The following issues are raised. The first is whether the plaintiff has standing to bring these proceedings as it is not registered as the shareholder. Secondly, if the plaintiff is entitled to bring these proceedings, but only to enforce the rights of Ms Campbell as the shareholder and as the party to a licence agreement with the defendant, whether the Court lacks jurisdiction to entertain this proceeding, or is required to transfer the proceeding to the Federal Court as a special federal matter pursuant to s 6 of the Jurisdiction of Courts (Cross-Vesting) Act 1987 (Cth) by reason of Ms Campbell's bankruptcy. Thirdly, whether it is seriously arguable that any licence is on foot. Fourthly, if so, whether it is seriously arguable that any such licence agreement requires the provision of swipe cards which will afford the plaintiff with 24-hour access to the premises as claimed.
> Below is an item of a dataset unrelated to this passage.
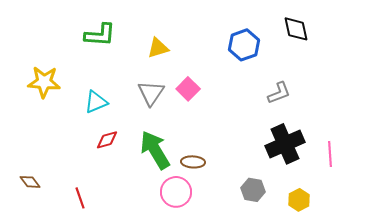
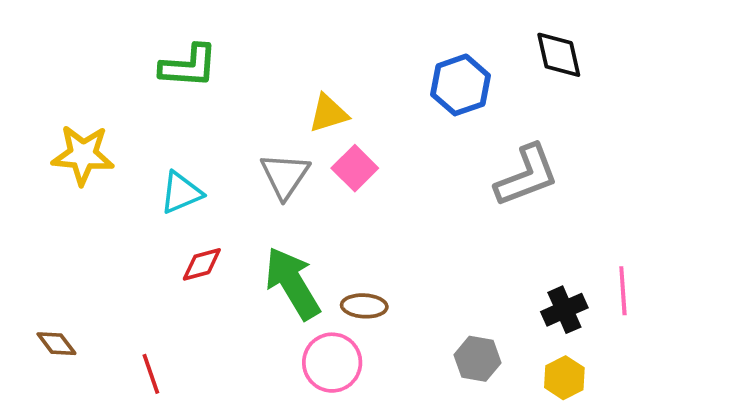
yellow triangle: (158, 48) -> (328, 113), moved
gray L-shape: (279, 93) -> (527, 176), size x1.5
black cross: (285, 144) -> (564, 310), moved, size x0.6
Fifthly, if so, where the balance of convenience lies. Next, whether damages would be an adequate remedy, and finally, whether in any event any injunctive relief should be refused by reason of delay.
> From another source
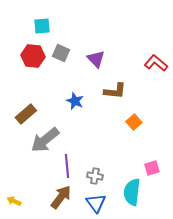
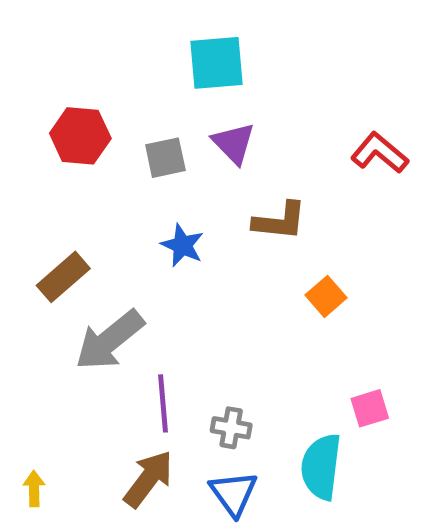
cyan square: (42, 26) -> (217, 63), moved, size x1.4
gray square: (61, 53) -> (165, 158), moved, turned -36
yellow arrow: (14, 201) -> (34, 489), turned 64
I have concluded that the proceeding and the claim for interlocutory relief should not be dismissed for want of standing, although to the extent the plaintiff seeks to enforce any rights enjoyed by Ms Campbell as shareholder and as party to a licence agreement with the defendant. Ms Campbell should be joined as a party to the proceeding either as a plaintiff or if she does not consent to be joined as plaintiff, then as defendant. That is so because her rights as shareholder, or as party to a licence agreement with the defendant, could be enforced for the benefit of the beneficiaries of the trust on which legal title to the shares and any chose in action under the licence agreement are held. Ms Campbell remains the member. She has the legal title to the shares.
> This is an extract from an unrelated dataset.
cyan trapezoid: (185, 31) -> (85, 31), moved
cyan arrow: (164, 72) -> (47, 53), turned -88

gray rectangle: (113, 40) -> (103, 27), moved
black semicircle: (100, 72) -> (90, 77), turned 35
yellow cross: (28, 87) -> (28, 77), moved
As to the second matter going to the Court's jurisdiction, or to the question whether the proceeding should be transferred to the Federal Court or the Federal Circuit Court, I have concluded that as there is no issue that the shares and the rights to which the shareholding gave rise were and still are held by Ms Campbell as trustee for the benefit of the superannuation fund, the shares do not vest in her trustee in bankruptcy (Bankruptcy Act 1966 (Cth) s 116(2)(a)). There being no controversy about that question, I have concluded that this proceeding does not involve the exercise of jurisdiction "in bankruptcy" within the meaning of s 27 of the Bankruptcy Act. That is to say, there is no issue, and no reason to think, that there will be any ground for impugning the trust. For those reasons I do not consider that this Court has jurisdiction to deal with the claim only by reason of s 4(1) of the Jurisdiction of Courts (Cross-Vesting) Act and the matter is not required to be transferred.
Next, I have concluded that it is seriously arguable that from April 2013 the parties conducted themselves on the agreed basis that the licence would remain on foot for the purposes of allowing Dr Campbell (as she then was) and subsequently allowing the plaintiff to find a new "tenant". In any event, it is arguable that the defendant has reached an agreement with the plaintiff (acting through its directors) to allow the plaintiff to locate a suitable occupant and that even if no agreement with Ms Campbell is enforceable, an agreement with the plaintiff may be.
However, I do not consider it seriously arguable that that licence requires the provision of cards to provide 24-hour access to the suite whilst a suitable occupant is sought.
In any event, I have concluded that the balance of convenience is against the grant of the mandatory interlocutory relief sought and I have also concluded that the plaintiff's delay is an additional and independent reason for refusing relief.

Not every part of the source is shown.